=== Exercise details ===
In the entries below, find every line with "pengemudi" and copy it.

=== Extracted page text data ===
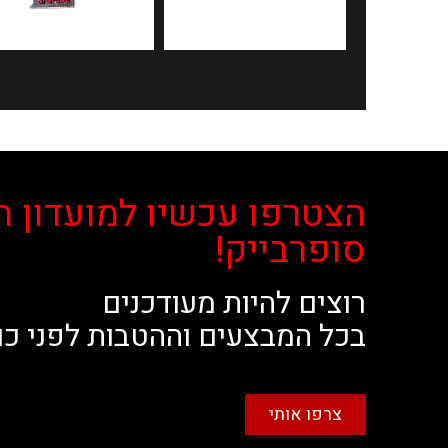
הצטרפו עכשיו למועדון ה
סופרבייק!
רוצים להיות מעודכנים
בכל המבצעים וההטבות לפני כו
צרפו אותי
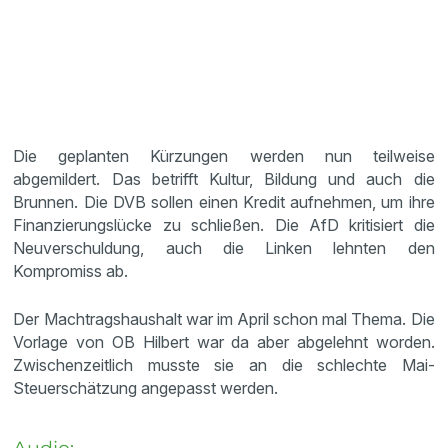
Die geplanten Kürzungen werden nun teilweise
abgemildert. Das betrifft Kultur, Bildung und auch die
Brunnen. Die DVB sollen einen Kredit aufnehmen, um ihre
Finanzierungslücke zu schließen. Die AfD kritisiert die
Neuverschuldung, auch die Linken lehnten den
Kompromiss ab.
Der Machtragshaushalt war im April schon mal Thema. Die
Vorlage von OB Hilbert war da aber abgelehnt worden.
Zwischenzeitlich musste sie an die schlechte Mai-
Steuerschätzung angepasst werden.
Audio:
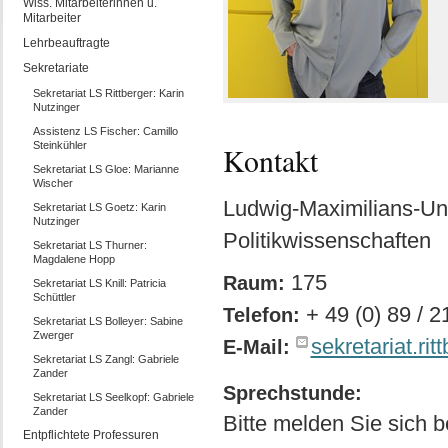
Wiss. Mitarbeiterinnen u.
Mitarbeiter
Lehrbeauftragte
Sekretariate
Sekretariat LS Rittberger: Karin
Nutzinger
Assistenz LS Fischer: Camillo
Steinkühler
Kontakt
Sekretariat LS Gloe: Marianne
Wischer
Ludwig-Maximilians-Uni
Sekretariat LS Goetz: Karin
Nutzinger
Politikwissenschaften
Sekretariat LS Thurner:
Magdalene Hopp
175
Raum:
Sekretariat LS Knill: Patricia
Schüttler
+ 49 (0) 89 / 
Telefon:
Sekretariat LS Bolleyer: Sabine
Zwerger
sekretariat.ri
E-Mail:
Sekretariat LS Zangl: Gabriele
Zander
Sprechstunde:
Sekretariat LS Seelkopf: Gabriele
Zander
Bitte melden Sie sich 
Entpflichtete Professuren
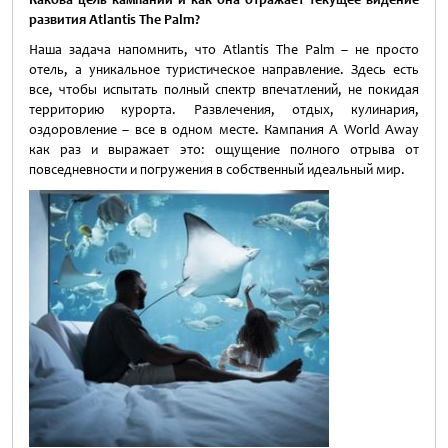
развития Atlantis
The
Palm
?
Наша задача напомнить, что Atlantis The Palm – не просто
отель, а уникальное туристическое направление. Здесь есть
все, чтобы испытать полный спектр впечатлений, не покидая
территорию курорта. Развлечения, отдых, кулинария,
оздоровление – все в одном месте. Кампания A World Away
как раз и выражает это: ощущение полного отрыва от
повседневности и погружения в собственный идеальный мир.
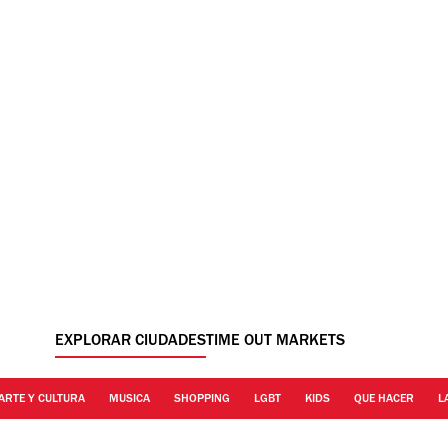
EXPLORAR CIUDADES
TIME OUT MARKETS
ARTE Y CULTURA
MUSICA
SHOPPING
LGBT
KIDS
QUE HACER
L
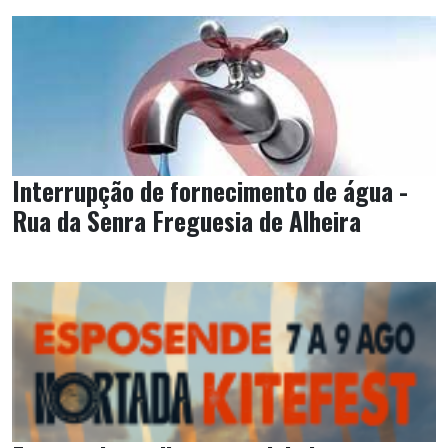
Interrupção de fornecimento de água -
Rua da Senra Freguesia de Alheira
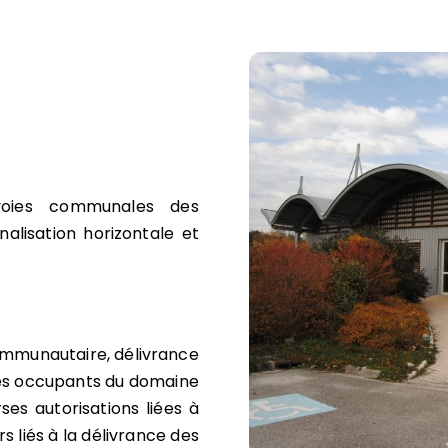
voies communales des
alisation horizontale et
ommunautaire, délivrance
 des occupants du domaine
ses autorisations liées à
s liés à la délivrance des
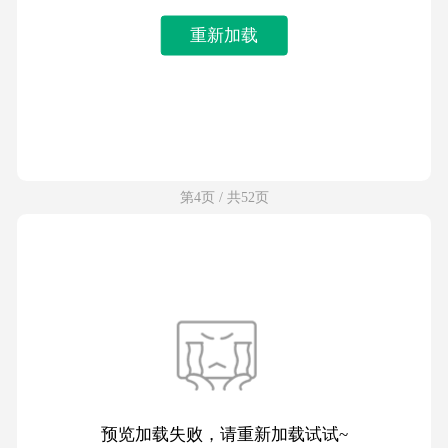
重新加载
第4页 / 共52页
预览加载失败，请重新加载试试~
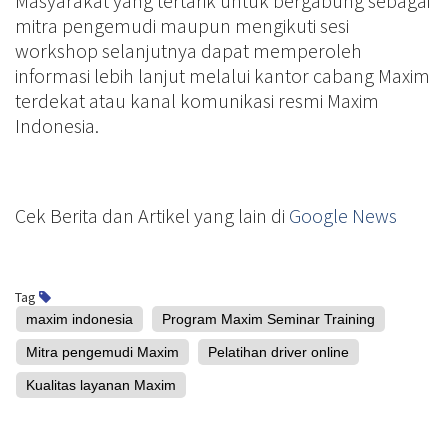
Masyarakat yang tertarik untuk bergabung sebagai
mitra pengemudi maupun mengikuti sesi
workshop selanjutnya dapat memperoleh
informasi lebih lanjut melalui kantor cabang Maxim
terdekat atau kanal komunikasi resmi Maxim
Indonesia.
Cek Berita dan Artikel yang lain di
Google News
Tag
maxim indonesia
Program Maxim Seminar Training
Mitra pengemudi Maxim
Pelatihan driver online
Kualitas layanan Maxim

=== Written answer ===
mitra pengemudi maupun mengikuti sesi
Mitra pengemudi Maxim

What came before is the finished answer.